Drosophila Dscam has four mutually exclusive exon cassettes — 12 alternatives in exon 4, 48 in exon 6, 33 in exon 9, and 2 in exon 17 — for a maximum of 12 × 48 × 33 × 2 = 38,016 distinct isoforms. Each neuron expresses a different combination, giving every cell a unique molecular identity tag for self-recognition during axon guidance. The fly genome has only ~14,000 genes; one Dscam locus produces nearly three times as many isoforms.
How is splicing therapy used in spinal muscular atrophy?
SMA is caused by loss of the SMN1 gene. Humans also have SMN2, an almost-identical paralog, but a single C-to-T transition in exon 7 of SMN2 disrupts an exonic splicing enhancer; ~85% of SMN2 transcripts skip exon 7, producing unstable truncated SMN protein. Nusinersen (Spinraza, 2016) is an antisense oligo that binds an intronic splicing silencer and forces exon 7 inclusion. Risdiplam (Evrysdi, 2020) is a small molecule that stabilizes U1-snRNA at the 5' splice site of SMN2.

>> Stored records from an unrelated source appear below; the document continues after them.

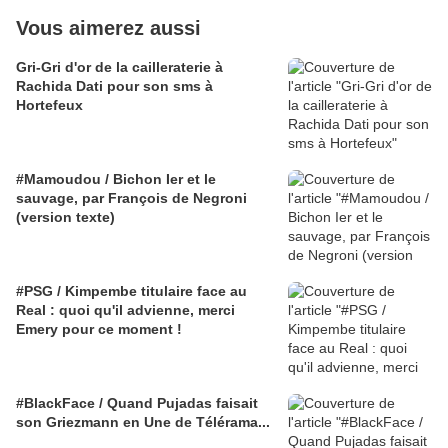
Vous aimerez aussi
Gri-Gri d'or de la cailleraterie à
Rachida Dati pour son sms à
Hortefeux
#Mamoudou / Bichon Ier et le
sauvage, par François de Negroni
(version texte)
#PSG / Kimpembe titulaire face au
Real : quoi qu'il advienne, merci
Emery pour ce moment !
#BlackFace / Quand Pujadas faisait
son Griezmann en Une de Télérama...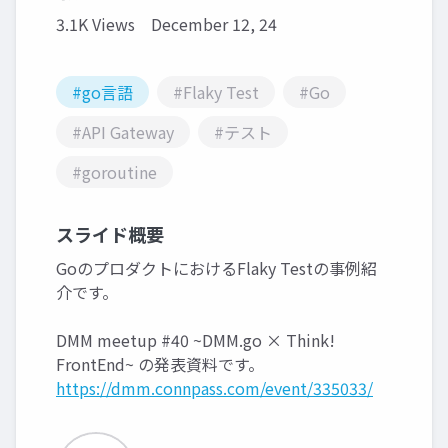
3.1K Views
December 12, 24
#go言語
#Flaky Test
#Go
#API Gateway
#テスト
#goroutine
スライド概要
GoのプロダクトにおけるFlaky Testの事例紹
介です。
DMM meetup #40 ~DMM.go × Think!
FrontEnd~ の発表資料です。
https://dmm.connpass.com/event/335033/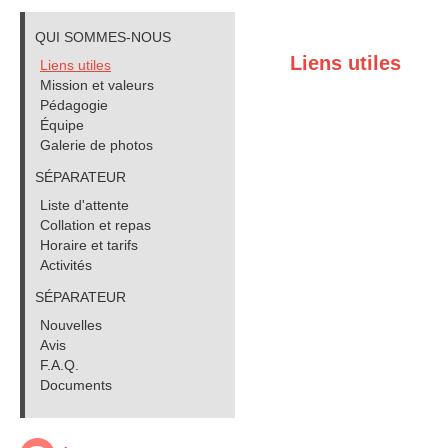
QUI SOMMES-NOUS
Liens utiles
Liens utiles
Mission et valeurs
Pédagogie
Équipe
Galerie de photos
SÉPARATEUR
Liste d'attente
Collation et repas
Horaire et tarifs
Activités
SÉPARATEUR
Nouvelles
Avis
F.A.Q.
Documents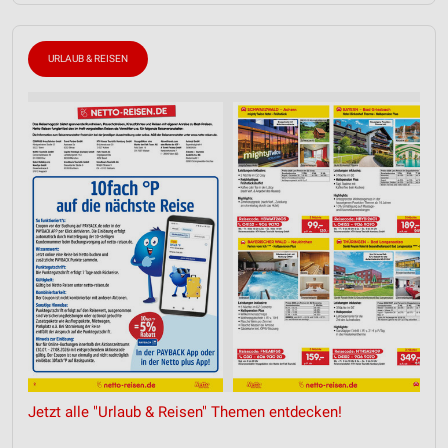
URLAUB & REISEN
Jetzt alle "Urlaub & Reisen" Themen entdecken!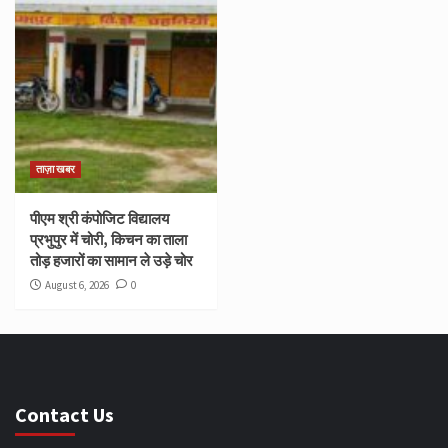
ताज़ा खबर
पीएम श्री कंपोजिट विद्यालय
प्रभुपुर में चोरी, किचन का ताला
तोड़ हजारों का सामान ले उड़े चोर
August 6, 2026
0
Contact Us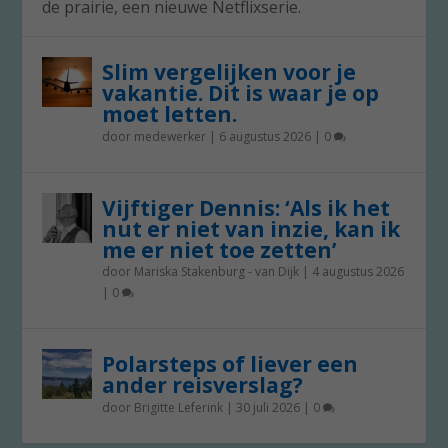
de prairie, een nieuwe Netflixserie.
Slim vergelijken voor je
vakantie. Dit is waar je op
moet letten.
door
medewerker
|
6 augustus 2026
|
0
Vijftiger Dennis: ‘Als ik het
nut er niet van inzie, kan ik
me er niet toe zetten’
door
Mariska Stakenburg - van Dijk
|
4 augustus 2026
|
0
Polarsteps of liever een
ander reisverslag?
door
Brigitte Leferink
|
30 juli 2026
|
0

Is splicing co-transcriptional?
Yes — splicing happens while the pre-mRNA is still being made. The CTD of RNA Pol II recruits splicing factors as it elongates. Phosphorylation of CTD serine 2 marks elongation and brings in U1 and U2AF. Slow elongation gives weak splice sites time to be recognized; fast elongation favors stronger sites. Drugs like camptothecin slow Pol II and shift splicing patterns.

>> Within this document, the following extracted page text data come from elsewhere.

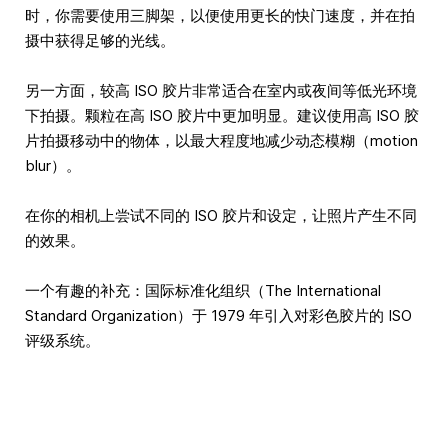
时，你需要使用三脚架，以便使用更长的快门速度，并在拍
摄中获得足够的光线。
另一方面，较高 ISO 胶片非常适合在室内或夜间等低光环境
下拍摄。颗粒在高 ISO 胶片中更加明显。建议使用高 ISO 胶
片拍摄移动中的物体，以最大程度地减少动态模糊（motion
blur）。
在你的相机上尝试不同的 ISO 胶片和设定，让照片产生不同
的效果。
一个有趣的补充：国际标准化组织（The International
Standard Organization）于 1979 年引入对彩色胶片的 ISO
评级系统。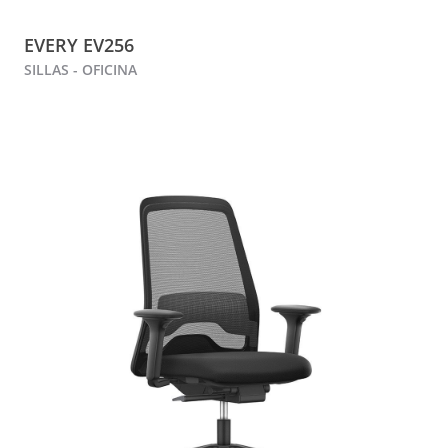
EVERY EV256
SILLAS - OFICINA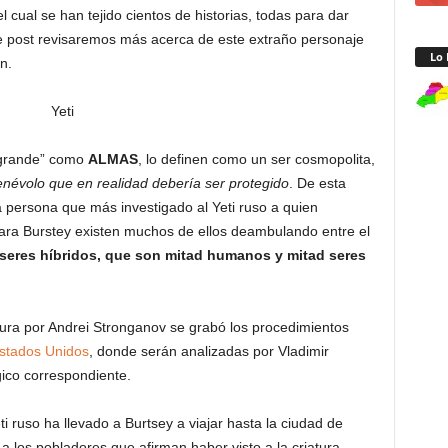
l cual se han tejido cientos de historias, todas para dar
e post revisaremos más acerca de este extraño personaje
Lo 
n.
iegrande” como
ALMAS
, lo definen como un ser cosmopolita,
enévolo que en realidad debería ser protegido
. De esta
a persona que más investigado al Yeti ruso a quien
ara Burstey existen muchos de ellos deambulando entre el
seres híbridos, que son mitad humanos y mitad seres
tura por Andrei Stronganov se grabó los procedimientos
stados Unidos
, donde serán analizadas por Vladimir
ico correspondiente.
ti ruso ha llevado a Burtsey a viajar hasta la ciudad de
 a los pobladores que afirman haber visto a la criatura.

What's nonsense-mediated decay's role?
Many alternative splicing events introduce premature stop codons. The exon junction complex (EJC), deposited 20–24 nt upstream of every exon-exon junction during splicing, serves as a marker for nonsense-mediated decay (NMD). If a stop codon sits more than ~50 nt upstream of the last EJC, the transcript is degraded by UPF1, UPF2, UPF3, SMG1, and SMG6. Roughly a third of alternative isoforms are removed before they translate.